### [Input]
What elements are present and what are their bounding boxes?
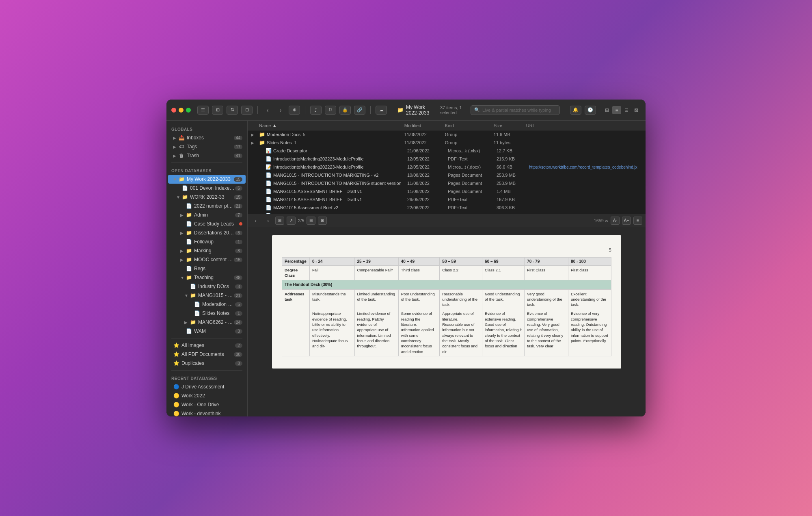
columns-view-button[interactable]: ⊟ (622, 106, 631, 114)
sidebar-item-all-images[interactable]: ⭐ All Images 2 (168, 341, 246, 350)
sidebar-label-mang6262: MANG6262 - Mar... (198, 319, 234, 325)
table-row[interactable]: 📄 MANG1015 - INTRODUCTION TO MARKETING s… (248, 179, 646, 187)
sidebar-divider-2 (171, 338, 242, 338)
expand-icon: ▼ (173, 177, 177, 182)
icon-view-button[interactable]: ⊠ (632, 106, 641, 114)
split-view-button[interactable]: ⊞ (603, 106, 611, 114)
link-button[interactable]: 🔗 (354, 106, 365, 115)
minimize-button[interactable] (179, 108, 184, 113)
sidebar-label-dissertations: Dissertations 2021 - 22 (194, 230, 235, 236)
followup-badge: 1 (235, 240, 242, 244)
preview-action-btn-3[interactable]: ⊟ (307, 217, 315, 225)
col-header-size[interactable]: Size (494, 123, 526, 128)
file-type-icon: 📄 (266, 205, 272, 210)
table-row[interactable]: 📄 MANG1015 - INTRODUCTION TO MARKETING -… (248, 171, 646, 179)
sidebar-item-regs[interactable]: 📄 Regs (168, 264, 246, 273)
sidebar-item-teaching[interactable]: ▼ 📁 Teaching 48 (168, 273, 246, 282)
sidebar-item-duplicates[interactable]: ⭐ Duplicates 8 (168, 359, 246, 368)
table-row[interactable]: 📄 MANG1015 Assessment Brief v2 22/06/202… (248, 204, 646, 212)
share-button[interactable]: ⤴ (310, 106, 322, 115)
sidebar-label-tags: Tags (187, 144, 234, 150)
sidebar-item-admin[interactable]: ▶ 📁 Admin 7 (168, 210, 246, 219)
sidebar-item-trash[interactable]: ▶ 🗑 Trash 41 (168, 151, 246, 160)
sidebar-item-tags[interactable]: ▶ 🏷 Tags 17 (168, 142, 246, 151)
layout-toggle-button[interactable]: ⊟ (241, 106, 253, 115)
table-row[interactable]: 📝 IntroductiontoMarketing202223-ModulePr… (248, 163, 646, 171)
all-images-badge: 2 (235, 343, 242, 348)
view-toggle-button[interactable]: ⊞ (212, 106, 223, 115)
sidebar-toggle-button[interactable]: ☰ (197, 106, 209, 115)
col-60-69: 60 – 69 (482, 258, 525, 266)
sidebar-item-all-pdf[interactable]: ⭐ All PDF Documents 30 (168, 350, 246, 359)
preview-forward-button[interactable]: › (263, 216, 273, 225)
sidebar-item-work-one-drive[interactable]: 🟡 Work - One Drive (168, 400, 246, 409)
smart-group-icon: ⭐ (173, 343, 179, 348)
expand-icon: ▶ (180, 258, 184, 262)
sidebar-label-work-devonthink: Work - devonthink (181, 411, 242, 416)
table-row[interactable]: ▶ 📁 Slides Notes 1 11/08/2022 Group 11 b… (248, 139, 646, 147)
table-row[interactable]: ▶ 📁 Moderation Docs 5 11/08/2022 Group 1… (248, 130, 646, 139)
col-80-100: 80 - 100 (568, 258, 611, 266)
my-work-badge: 15 (234, 177, 242, 182)
sidebar-item-j-drive[interactable]: 🔵 J Drive Assessment (168, 382, 246, 391)
tag-button[interactable]: ⚐ (325, 106, 336, 115)
sidebar-item-industry-docs[interactable]: 📄 Industry DOcs 3 (168, 282, 246, 291)
sidebar-item-marking[interactable]: ▶ 📁 Marking 8 (168, 246, 246, 255)
sidebar-item-dissertations[interactable]: ▶ 📁 Dissertations 2021 - 22 8 (168, 228, 246, 237)
history-button[interactable]: 🕐 (585, 106, 596, 115)
table-row[interactable]: 📄 MANG1015 ASSESSMENT BRIEF - Draft v1 1… (248, 187, 646, 195)
file-type-icon: 📄 (266, 197, 272, 202)
sidebar-item-work-devonthink[interactable]: 🟡 Work - devonthink (168, 409, 246, 416)
sidebar-item-case-study[interactable]: 📄 Case Study Leads (168, 219, 246, 228)
sidebar-item-followup[interactable]: 📄 Followup 1 (168, 237, 246, 246)
sidebar-item-moderation-docs[interactable]: 📄 Moderation Docs 5 (168, 300, 246, 309)
lock-button[interactable]: 🔒 (339, 106, 351, 115)
list-view-button[interactable]: ≡ (612, 106, 621, 114)
font-size-down-btn[interactable]: A- (611, 217, 620, 225)
col-header-modified[interactable]: Modified (404, 123, 445, 128)
table-row[interactable]: 📊 Grade Descriptor 21/06/2022 Micros...k… (248, 147, 646, 155)
sidebar-item-wam[interactable]: 📄 WAM 3 (168, 327, 246, 336)
file-name: Moderation Docs (267, 132, 300, 137)
nav-back-button[interactable]: ‹ (263, 106, 272, 115)
sidebar-item-work-2022[interactable]: ▼ 📁 WORK 2022-33 15 (168, 193, 246, 202)
text-view-btn[interactable]: ≡ (633, 217, 642, 225)
page-info: 2/5 (298, 218, 304, 223)
sort-toggle-button[interactable]: ⇅ (227, 106, 238, 115)
name-label: Name (259, 123, 271, 128)
sidebar-item-mang6262[interactable]: ▶ 📁 MANG6262 - Mar... 24 (168, 318, 246, 327)
col-header-kind[interactable]: Kind (445, 123, 494, 128)
maximize-button[interactable] (186, 108, 191, 113)
sidebar-item-work2022-recent[interactable]: 🟡 Work 2022 (168, 391, 246, 400)
sidebar-item-2022-number[interactable]: 📄 2022 number planning 21 (168, 202, 246, 210)
alert-button[interactable]: 🔔 (570, 106, 581, 115)
preview-action-btn-2[interactable]: ↗ (287, 217, 296, 225)
file-type-icon: 📄 (266, 156, 272, 162)
sidebar-item-inboxes[interactable]: ▶ 📥 Inboxes 44 (168, 133, 246, 142)
mooc-badge: 15 (234, 258, 242, 262)
sidebar-item-mang1015[interactable]: ▼ 📁 MANG1015 - Intro... 21 (168, 291, 246, 300)
sidebar-item-mooc[interactable]: ▶ 📁 MOOC content files 15 (168, 255, 246, 264)
search-bar[interactable]: 🔍 Live & partial matches while typing (471, 105, 560, 115)
close-button[interactable] (171, 108, 176, 113)
sidebar-label-teaching: Teaching (194, 275, 234, 280)
col-header-name[interactable]: Name ▲ (259, 123, 404, 128)
preview-action-btn-4[interactable]: ⊞ (318, 217, 327, 225)
preview-back-button[interactable]: ‹ (251, 216, 261, 225)
cloud-button[interactable]: ☁ (376, 106, 387, 115)
font-size-up-btn[interactable]: A+ (622, 217, 631, 225)
table-row[interactable]: 📄 MANG1015 ASSESSMENT BRIEF - Draft v1 2… (248, 195, 646, 204)
sidebar-item-slides-notes[interactable]: 📄 Slides Notes 1 (168, 309, 246, 318)
nav-forward-button[interactable]: › (276, 106, 285, 115)
sidebar-label-j-drive: J Drive Assessment (181, 384, 242, 390)
mang6262-badge: 24 (234, 320, 242, 325)
degree-class-label: Degree Class (282, 266, 310, 280)
table-row[interactable]: 📄 IntroductiontoMarketing202223-ModulePr… (248, 155, 646, 163)
table-row[interactable]: 📄 MANG1015 Assessment Brief v3 11/08/202… (248, 212, 646, 214)
file-icon: 📄 (186, 328, 192, 334)
col-header-url[interactable]: URL (526, 123, 642, 128)
sidebar-item-my-work[interactable]: ▼ 📁 My Work 2022-2033 15 (168, 175, 246, 184)
sidebar-item-001-devon[interactable]: 📄 001 Devon Indexed W... 6 (168, 184, 246, 193)
new-item-button[interactable]: ⊕ (289, 106, 300, 115)
preview-action-btn-1[interactable]: ⊞ (275, 217, 284, 225)
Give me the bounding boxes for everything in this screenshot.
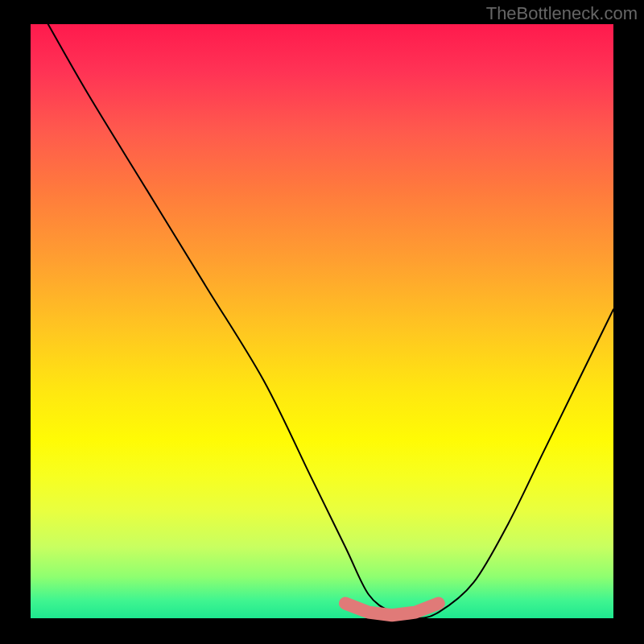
chart-background [31,24,613,618]
bottleneck-curve-line [48,24,613,618]
highlight-markers [345,604,439,616]
bottleneck-chart [31,24,613,618]
watermark-text: TheBottleneck.com [486,3,638,24]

### [What you should do]
When you find a line in the records that contains the word "Slides", copy it.

### [Result of the exercise]
table-row[interactable]: ▶ 📁 Slides Notes 1 11/08/2022 Group 11 b… (248, 139, 646, 147)
sidebar-item-slides-notes[interactable]: 📄 Slides Notes 1 (168, 309, 246, 318)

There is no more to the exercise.